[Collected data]
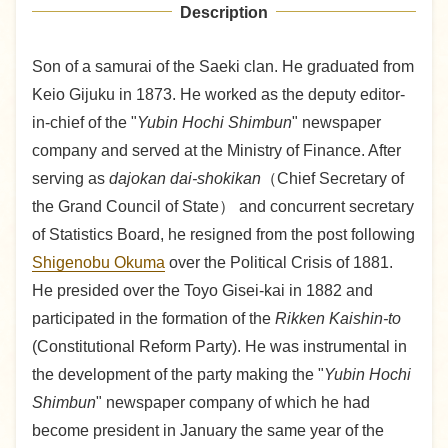
Description
Son of a samurai of the Saeki clan. He graduated from
Keio Gijuku in 1873. He worked as the deputy editor-
in-chief of the "
Yubin Hochi Shimbun
" newspaper
company and served at the Ministry of Finance. After
serving as
dajokan dai-shokikan
（Chief Secretary of
the Grand Council of State） and concurrent secretary
of Statistics Board, he resigned from the post following
Shigenobu Okuma
over the Political Crisis of 1881.
He presided over the Toyo Gisei-kai in 1882 and
participated in the formation of the
Rikken Kaishin-to
(Constitutional Reform Party). He was instrumental in
the development of the party making the "
Yubin Hochi
Shimbun
" newspaper company of which he had
become president in January the same year of the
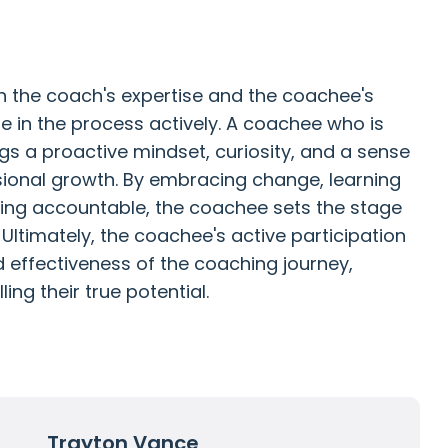
in the coach's expertise and the coachee's
ge in the process actively. A coachee who is
ngs a proactive mindset, curiosity, and a sense
sional growth. By embracing change, learning
eing accountable, the coachee sets the stage
Ultimately, the coachee's active participation
effectiveness of the coaching journey,
ling their true potential.
Trayton Vance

**Your instructions**:
Could you filter the entries above for lines holding the string "newspaper" and copy them?

**Reply to the task**:
" newspaper
" newspaper company of which he had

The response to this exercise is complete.